● Work instructions
Take the material below and restate it word for word, stopping after the line in which "Take a simple" occurs.

● Material for the task
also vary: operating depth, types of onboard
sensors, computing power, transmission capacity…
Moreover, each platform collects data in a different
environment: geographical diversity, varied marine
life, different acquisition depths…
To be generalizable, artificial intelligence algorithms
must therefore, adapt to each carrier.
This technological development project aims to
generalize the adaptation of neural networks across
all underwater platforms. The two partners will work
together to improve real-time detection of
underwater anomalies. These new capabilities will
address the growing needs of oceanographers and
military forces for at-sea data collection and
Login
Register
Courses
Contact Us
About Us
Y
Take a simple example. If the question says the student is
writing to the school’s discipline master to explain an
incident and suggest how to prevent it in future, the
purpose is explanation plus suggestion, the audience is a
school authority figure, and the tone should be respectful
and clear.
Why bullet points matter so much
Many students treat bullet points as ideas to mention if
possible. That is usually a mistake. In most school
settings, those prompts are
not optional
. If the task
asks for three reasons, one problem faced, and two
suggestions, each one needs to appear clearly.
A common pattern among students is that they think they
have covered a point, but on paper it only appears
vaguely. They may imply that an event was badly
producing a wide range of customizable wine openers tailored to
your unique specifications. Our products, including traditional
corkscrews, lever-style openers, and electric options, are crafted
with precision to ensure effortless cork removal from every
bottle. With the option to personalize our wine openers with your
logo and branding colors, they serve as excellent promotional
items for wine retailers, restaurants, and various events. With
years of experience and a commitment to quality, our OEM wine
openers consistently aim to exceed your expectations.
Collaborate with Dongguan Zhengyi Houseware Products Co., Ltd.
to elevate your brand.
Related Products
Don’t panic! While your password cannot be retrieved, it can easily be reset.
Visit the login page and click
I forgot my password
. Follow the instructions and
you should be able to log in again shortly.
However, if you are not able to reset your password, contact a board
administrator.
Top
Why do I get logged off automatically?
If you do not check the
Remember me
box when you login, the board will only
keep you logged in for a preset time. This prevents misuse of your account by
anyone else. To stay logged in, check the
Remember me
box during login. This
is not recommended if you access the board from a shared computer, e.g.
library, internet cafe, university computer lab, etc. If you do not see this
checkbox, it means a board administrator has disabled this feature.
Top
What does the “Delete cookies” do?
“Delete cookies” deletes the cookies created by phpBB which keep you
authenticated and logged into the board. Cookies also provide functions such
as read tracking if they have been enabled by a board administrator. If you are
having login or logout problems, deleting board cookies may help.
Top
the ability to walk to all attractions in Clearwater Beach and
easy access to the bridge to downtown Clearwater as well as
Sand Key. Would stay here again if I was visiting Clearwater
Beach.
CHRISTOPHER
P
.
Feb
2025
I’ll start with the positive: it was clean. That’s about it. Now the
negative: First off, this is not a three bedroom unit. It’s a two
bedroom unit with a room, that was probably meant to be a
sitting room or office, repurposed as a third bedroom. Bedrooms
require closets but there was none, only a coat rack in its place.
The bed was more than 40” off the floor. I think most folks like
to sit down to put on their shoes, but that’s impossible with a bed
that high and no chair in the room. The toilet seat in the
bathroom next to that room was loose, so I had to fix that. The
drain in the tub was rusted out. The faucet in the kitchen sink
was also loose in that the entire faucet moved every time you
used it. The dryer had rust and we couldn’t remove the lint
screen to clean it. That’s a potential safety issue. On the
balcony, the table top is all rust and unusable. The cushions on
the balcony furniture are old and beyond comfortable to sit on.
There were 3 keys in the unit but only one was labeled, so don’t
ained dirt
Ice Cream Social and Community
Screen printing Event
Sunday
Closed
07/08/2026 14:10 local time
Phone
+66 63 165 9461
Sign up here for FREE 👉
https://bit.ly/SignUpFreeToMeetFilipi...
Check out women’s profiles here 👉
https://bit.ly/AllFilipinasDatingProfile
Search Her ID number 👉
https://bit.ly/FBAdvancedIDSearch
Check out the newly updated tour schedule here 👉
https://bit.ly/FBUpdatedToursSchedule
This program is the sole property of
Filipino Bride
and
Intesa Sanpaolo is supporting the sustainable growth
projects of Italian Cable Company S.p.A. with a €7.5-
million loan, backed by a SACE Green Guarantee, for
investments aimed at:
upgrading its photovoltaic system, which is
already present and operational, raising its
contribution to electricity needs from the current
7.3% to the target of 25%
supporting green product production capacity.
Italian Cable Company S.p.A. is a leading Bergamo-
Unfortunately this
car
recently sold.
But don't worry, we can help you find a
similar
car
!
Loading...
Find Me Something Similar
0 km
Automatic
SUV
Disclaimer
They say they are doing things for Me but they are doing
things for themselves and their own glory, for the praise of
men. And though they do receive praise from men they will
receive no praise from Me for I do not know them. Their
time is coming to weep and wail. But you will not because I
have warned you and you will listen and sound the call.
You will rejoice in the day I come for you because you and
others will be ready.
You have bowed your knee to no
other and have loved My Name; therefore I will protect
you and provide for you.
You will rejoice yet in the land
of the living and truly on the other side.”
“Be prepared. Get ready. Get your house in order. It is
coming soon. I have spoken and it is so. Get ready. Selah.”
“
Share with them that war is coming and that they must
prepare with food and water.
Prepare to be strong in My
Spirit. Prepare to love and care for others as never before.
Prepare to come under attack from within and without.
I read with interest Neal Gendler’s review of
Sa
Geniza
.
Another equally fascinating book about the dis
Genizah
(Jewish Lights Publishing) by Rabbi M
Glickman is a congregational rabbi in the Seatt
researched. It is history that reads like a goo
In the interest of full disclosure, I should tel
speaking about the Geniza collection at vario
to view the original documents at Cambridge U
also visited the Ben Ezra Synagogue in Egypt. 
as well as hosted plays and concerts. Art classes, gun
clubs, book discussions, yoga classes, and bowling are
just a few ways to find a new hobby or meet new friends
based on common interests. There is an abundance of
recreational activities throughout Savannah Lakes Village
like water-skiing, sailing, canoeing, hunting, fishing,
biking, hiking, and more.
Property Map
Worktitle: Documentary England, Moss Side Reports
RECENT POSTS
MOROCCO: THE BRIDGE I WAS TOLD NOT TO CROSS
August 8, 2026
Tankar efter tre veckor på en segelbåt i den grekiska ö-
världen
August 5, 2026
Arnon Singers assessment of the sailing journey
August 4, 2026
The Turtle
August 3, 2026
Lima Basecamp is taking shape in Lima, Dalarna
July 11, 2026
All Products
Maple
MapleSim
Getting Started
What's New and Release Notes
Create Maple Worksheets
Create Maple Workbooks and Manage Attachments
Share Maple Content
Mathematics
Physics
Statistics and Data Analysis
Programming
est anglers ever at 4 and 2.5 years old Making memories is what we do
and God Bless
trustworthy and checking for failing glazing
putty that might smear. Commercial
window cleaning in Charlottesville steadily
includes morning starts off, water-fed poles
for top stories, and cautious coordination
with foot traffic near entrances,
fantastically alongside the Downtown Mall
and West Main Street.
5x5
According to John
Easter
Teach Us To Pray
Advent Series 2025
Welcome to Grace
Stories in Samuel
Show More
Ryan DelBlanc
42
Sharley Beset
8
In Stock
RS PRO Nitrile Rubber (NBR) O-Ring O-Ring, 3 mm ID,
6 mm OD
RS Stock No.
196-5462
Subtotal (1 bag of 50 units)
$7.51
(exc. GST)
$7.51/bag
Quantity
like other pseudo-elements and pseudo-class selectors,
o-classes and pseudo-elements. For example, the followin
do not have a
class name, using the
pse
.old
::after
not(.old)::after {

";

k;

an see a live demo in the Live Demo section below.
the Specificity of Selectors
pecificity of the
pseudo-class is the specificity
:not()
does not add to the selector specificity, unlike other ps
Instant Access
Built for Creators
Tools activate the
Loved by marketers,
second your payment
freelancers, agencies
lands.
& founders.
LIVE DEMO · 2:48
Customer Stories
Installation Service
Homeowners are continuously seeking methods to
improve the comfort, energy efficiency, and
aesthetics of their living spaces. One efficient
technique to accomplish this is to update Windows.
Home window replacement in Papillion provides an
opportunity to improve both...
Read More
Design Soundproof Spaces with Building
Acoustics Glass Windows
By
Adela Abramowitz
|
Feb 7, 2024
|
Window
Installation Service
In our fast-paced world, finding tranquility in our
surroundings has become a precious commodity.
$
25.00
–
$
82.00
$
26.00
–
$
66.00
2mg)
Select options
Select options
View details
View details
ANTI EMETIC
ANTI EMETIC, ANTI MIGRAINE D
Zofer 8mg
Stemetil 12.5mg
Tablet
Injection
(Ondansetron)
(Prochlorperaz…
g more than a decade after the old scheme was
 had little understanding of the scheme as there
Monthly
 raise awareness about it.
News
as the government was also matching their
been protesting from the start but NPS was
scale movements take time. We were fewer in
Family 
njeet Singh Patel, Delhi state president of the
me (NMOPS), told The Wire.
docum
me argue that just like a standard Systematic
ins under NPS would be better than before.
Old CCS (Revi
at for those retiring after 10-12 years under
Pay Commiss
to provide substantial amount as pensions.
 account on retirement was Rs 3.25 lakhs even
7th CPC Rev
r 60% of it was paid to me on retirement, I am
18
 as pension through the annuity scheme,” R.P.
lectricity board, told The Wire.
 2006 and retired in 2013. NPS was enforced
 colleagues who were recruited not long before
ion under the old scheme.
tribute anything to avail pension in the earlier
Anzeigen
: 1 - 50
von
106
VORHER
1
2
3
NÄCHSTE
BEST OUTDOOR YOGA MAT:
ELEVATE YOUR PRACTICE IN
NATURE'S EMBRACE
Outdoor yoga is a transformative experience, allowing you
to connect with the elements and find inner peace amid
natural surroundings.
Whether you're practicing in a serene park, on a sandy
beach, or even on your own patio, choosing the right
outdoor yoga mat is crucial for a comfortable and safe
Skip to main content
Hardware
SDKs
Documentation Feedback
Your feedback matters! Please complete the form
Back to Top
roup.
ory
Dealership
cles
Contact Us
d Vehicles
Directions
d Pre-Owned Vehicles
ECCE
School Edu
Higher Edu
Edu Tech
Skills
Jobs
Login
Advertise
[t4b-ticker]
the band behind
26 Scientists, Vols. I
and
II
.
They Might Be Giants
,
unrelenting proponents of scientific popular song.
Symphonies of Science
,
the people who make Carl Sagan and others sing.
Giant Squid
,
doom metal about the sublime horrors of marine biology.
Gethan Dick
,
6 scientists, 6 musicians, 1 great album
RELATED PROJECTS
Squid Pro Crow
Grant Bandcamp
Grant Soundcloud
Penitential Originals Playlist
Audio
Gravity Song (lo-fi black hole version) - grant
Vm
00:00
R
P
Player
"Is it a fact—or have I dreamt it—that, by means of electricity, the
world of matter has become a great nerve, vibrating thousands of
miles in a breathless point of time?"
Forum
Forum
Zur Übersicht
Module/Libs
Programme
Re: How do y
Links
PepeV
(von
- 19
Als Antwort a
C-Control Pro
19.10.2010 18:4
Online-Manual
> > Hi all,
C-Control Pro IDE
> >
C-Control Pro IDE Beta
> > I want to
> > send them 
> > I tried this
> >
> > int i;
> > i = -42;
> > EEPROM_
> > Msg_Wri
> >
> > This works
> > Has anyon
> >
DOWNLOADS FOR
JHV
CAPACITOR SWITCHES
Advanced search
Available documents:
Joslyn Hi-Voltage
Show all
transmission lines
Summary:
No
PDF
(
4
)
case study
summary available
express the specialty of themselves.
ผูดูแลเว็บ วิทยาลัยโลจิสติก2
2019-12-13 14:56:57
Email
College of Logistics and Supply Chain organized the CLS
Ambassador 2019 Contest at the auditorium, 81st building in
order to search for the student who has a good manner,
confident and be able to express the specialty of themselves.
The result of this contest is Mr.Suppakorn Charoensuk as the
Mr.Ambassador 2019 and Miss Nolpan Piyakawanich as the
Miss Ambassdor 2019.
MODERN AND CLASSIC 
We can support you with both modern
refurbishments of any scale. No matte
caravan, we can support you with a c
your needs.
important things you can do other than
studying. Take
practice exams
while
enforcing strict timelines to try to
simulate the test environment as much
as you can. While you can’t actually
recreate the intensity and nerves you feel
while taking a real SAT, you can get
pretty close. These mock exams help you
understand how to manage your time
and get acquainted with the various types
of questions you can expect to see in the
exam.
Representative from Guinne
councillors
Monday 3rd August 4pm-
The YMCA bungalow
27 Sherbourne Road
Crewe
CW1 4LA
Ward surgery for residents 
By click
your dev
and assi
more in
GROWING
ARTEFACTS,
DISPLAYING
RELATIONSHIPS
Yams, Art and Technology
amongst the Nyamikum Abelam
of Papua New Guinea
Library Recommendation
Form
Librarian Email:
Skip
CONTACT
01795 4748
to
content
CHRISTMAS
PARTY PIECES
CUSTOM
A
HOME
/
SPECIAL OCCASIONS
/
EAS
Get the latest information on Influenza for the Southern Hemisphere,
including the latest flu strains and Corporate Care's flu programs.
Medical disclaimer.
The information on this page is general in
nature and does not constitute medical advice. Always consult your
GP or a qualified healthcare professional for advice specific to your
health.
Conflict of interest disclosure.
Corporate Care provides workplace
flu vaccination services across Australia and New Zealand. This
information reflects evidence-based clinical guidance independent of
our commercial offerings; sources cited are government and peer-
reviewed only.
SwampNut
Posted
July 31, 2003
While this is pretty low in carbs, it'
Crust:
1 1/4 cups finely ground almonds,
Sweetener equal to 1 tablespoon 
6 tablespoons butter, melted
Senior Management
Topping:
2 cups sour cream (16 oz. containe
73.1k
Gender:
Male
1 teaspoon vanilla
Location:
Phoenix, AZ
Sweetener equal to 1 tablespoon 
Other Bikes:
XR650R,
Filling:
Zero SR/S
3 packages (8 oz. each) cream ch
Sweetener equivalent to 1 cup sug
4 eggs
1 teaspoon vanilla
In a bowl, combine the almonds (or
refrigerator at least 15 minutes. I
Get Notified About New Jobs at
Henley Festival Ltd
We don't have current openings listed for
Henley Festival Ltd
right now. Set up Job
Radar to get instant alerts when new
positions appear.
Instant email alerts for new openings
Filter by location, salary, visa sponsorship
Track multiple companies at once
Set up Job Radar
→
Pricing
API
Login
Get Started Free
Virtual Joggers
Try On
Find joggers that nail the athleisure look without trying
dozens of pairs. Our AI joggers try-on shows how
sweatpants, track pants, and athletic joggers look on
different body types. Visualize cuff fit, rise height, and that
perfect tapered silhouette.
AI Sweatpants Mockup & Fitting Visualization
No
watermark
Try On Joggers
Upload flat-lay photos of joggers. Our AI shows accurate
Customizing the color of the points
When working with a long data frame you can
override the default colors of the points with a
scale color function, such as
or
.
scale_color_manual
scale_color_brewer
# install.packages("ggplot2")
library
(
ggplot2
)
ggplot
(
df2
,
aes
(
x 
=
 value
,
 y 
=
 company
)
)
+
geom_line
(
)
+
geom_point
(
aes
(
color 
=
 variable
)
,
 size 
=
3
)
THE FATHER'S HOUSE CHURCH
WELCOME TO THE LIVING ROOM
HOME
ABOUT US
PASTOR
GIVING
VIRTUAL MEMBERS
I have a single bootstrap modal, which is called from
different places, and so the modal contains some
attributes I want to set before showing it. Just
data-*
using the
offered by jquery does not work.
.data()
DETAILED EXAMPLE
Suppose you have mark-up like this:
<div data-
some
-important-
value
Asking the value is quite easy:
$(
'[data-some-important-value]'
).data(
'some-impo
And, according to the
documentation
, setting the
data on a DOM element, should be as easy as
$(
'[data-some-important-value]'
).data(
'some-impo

● Final answer
also vary: operating depth, types of onboard
sensors, computing power, transmission capacity…
Moreover, each platform collects data in a different
environment: geographical diversity, varied marine
life, different acquisition depths…
To be generalizable, artificial intelligence algorithms
must therefore, adapt to each carrier.
This technological development project aims to
generalize the adaptation of neural networks across
all underwater platforms. The two partners will work
together to improve real-time detection of
underwater anomalies. These new capabilities will
address the growing needs of oceanographers and
military forces for at-sea data collection and
Login
Register
Courses
Contact Us
About Us
Y
Take a simple example. If the question says the student is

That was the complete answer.